[Start of section]
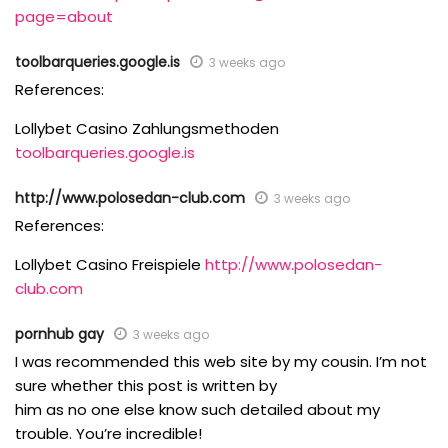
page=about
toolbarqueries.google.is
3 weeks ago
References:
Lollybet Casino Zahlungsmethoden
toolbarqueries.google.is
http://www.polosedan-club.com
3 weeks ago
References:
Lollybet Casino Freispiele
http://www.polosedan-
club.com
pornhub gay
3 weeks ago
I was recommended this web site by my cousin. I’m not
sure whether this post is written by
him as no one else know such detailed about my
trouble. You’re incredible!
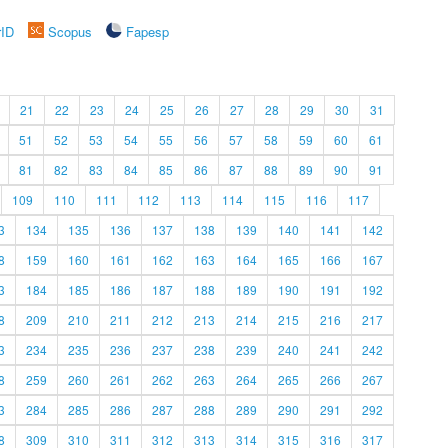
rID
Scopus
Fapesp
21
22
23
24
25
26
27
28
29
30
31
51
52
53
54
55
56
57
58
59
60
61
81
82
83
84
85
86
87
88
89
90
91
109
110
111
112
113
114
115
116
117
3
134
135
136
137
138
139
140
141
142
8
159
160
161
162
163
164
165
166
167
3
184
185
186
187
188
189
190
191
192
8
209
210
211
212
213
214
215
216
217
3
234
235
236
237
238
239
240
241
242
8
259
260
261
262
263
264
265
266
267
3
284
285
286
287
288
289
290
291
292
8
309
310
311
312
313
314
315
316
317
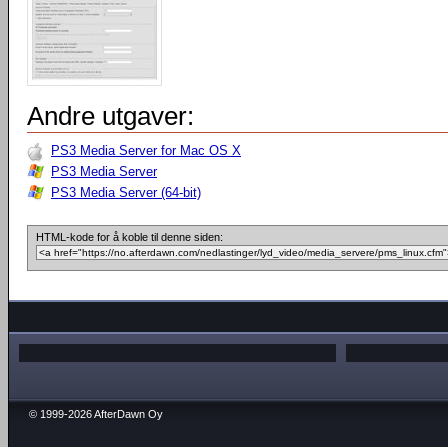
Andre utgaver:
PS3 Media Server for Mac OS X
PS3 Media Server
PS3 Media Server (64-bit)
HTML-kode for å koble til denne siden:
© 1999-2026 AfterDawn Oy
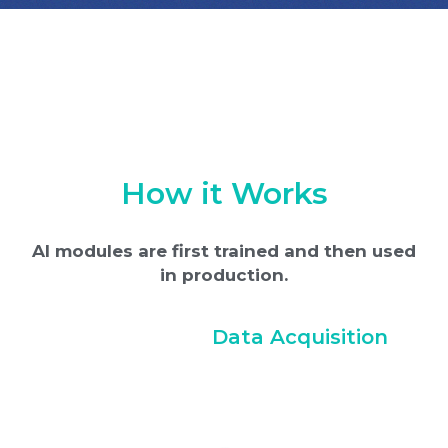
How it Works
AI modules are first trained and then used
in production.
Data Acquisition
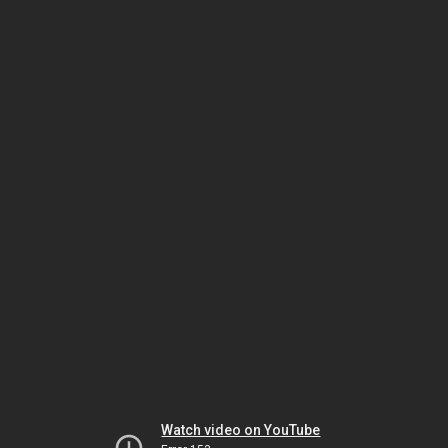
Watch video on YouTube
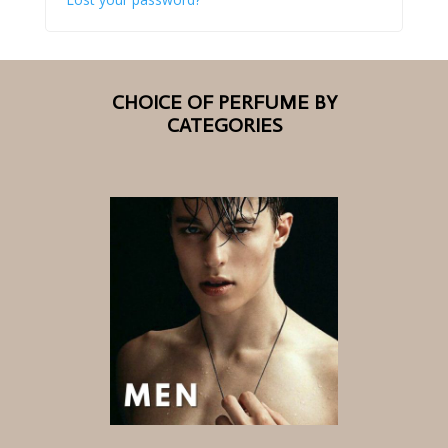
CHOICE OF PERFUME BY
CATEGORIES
[End of section]
#### EXERCISE DESCRIPTION
Working from the listing above, pick out every line that has "Server" and copy it.

#### ANSWER FOR THIS EXERCISE
PS3 Media Server for Mac OS X
PS3 Media Server
PS3 Media Server (64-bit)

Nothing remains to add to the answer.